*Directions for this task*. What is needed is an exact copy of the lines in the listing below, from the one with "catalogado como un" up to and including the one with "responsabilidad de crear música de excelente", with no other lines.

•••••

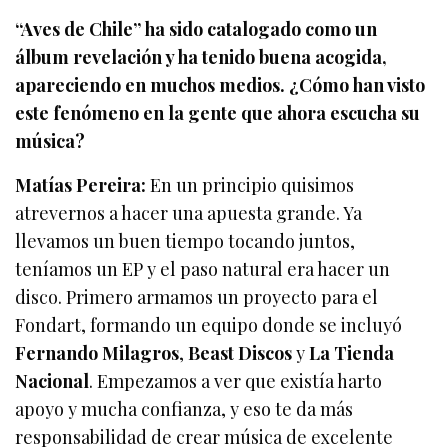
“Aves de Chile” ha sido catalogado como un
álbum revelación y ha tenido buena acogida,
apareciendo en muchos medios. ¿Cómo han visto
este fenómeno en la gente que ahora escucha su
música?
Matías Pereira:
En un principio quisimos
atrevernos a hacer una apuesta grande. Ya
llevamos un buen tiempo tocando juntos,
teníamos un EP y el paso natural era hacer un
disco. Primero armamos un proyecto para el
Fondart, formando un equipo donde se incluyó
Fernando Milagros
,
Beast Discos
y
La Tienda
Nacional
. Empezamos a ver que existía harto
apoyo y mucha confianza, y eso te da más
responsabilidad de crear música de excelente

•••••

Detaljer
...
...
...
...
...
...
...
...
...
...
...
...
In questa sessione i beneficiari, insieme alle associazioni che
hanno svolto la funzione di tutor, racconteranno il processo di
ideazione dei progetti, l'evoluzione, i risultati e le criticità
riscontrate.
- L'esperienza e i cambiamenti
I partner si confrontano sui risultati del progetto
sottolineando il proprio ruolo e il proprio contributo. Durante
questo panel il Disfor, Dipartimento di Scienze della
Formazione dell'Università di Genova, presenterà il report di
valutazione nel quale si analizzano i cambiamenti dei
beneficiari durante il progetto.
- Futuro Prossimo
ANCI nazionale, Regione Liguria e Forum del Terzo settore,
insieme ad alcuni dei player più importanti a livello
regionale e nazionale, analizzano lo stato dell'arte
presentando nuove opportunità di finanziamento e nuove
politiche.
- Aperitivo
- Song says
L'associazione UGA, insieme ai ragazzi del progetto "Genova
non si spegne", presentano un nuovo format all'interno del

•••••

*Exercise result*.
“Aves de Chile” ha sido catalogado como un
álbum revelación y ha tenido buena acogida,
apareciendo en muchos medios. ¿Cómo han visto
este fenómeno en la gente que ahora escucha su
música?
Matías Pereira:
En un principio quisimos
atrevernos a hacer una apuesta grande. Ya
llevamos un buen tiempo tocando juntos,
teníamos un EP y el paso natural era hacer un
disco. Primero armamos un proyecto para el
Fondart, formando un equipo donde se incluyó
Fernando Milagros
,
Beast Discos
y
La Tienda
Nacional
. Empezamos a ver que existía harto
apoyo y mucha confianza, y eso te da más
responsabilidad de crear música de excelente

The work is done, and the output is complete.